PLANT ADVANCED TECHNOLOGIES

Trophée brevet 2015, la start-up a mis au point un procédé unique au monde pour tirer le meilleur des plantes.
 

L’innovation, c’est le processus même de la vie

Jean-Paul Fèvre, PDG de PAT

La société PAT – Plant Advanced Technologies – a été créée en 2005 par Jean-Paul Fèvre et deux chercheurs associés qui sont à l’origine du brevet « Plantes à traire » élaboré lorsqu’ils travaillaient à l’Institut National Polytechnique de Lorraine en association avec l’INRA.

Le PDG précise d’ailleurs que la création de la société et son développement doivent beaucoup à ce brevet exploité sous licence exclusive mondiale : « Le savoir-faire ne suffit pas. Un brevet est un gage de sérieux. Ça nous crédibilise vis-à-vis des clients. Nous avons pu créer PAT grâce à lui ». L’entreprise lorraine a depuis développé en propre une deuxième technologie brevetée : « PAT Vendredi ». Les deux révolutionnent chacune à leur manière la façon d’extraire le meilleur des plantes sans les détruire.

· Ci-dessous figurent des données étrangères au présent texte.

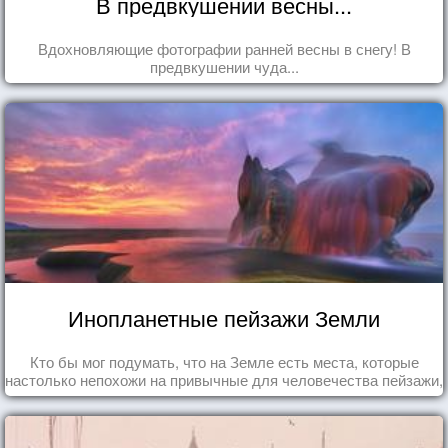
В предвкушении весны...
Вдохновляющие фотографии ранней весны в снегу! В
предвкушении чуда...
Инопланетные пейзажи Земли
Кто бы мог подумать, что на Земле есть места, которые
настолько непохожи на привычные для человечества пейзажи,
что кажутся и вовсе инопланетными!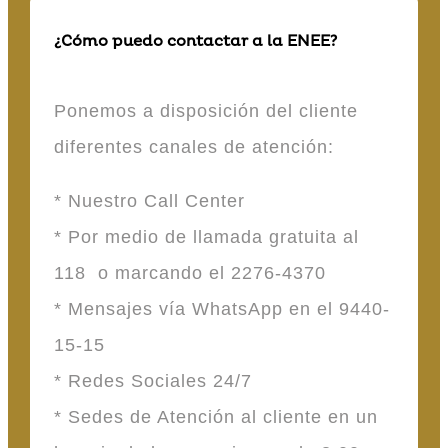
¿Cómo puedo contactar a la ENEE?
Ponemos a disposición del cliente
diferentes canales de atención:
* Nuestro Call Center
* Por medio de llamada gratuita al
118 o marcando el 2276-4370
* Mensajes vía WhatsApp en el 9440-
15-15
* Redes Sociales 24/7
* Sedes de Atención al cliente en un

Serre de « plantes à traire »

Une usine avec des milliers de plantes

« On a fait de gros progrès dans l’agriculture mais au niveau de l’exploitation des actifs végétaux, on en est encore au stade chasseur-cueilleur d’il y a 7000 ans ! Chez P.A.T on passe au stade industriel » explique Jean-Paul Fèvre. Avec une vertu supplémentaire : leur brevet « Plantes à traire » permet de produire des extraits végétaux d’intérêt sans tuer les plantes.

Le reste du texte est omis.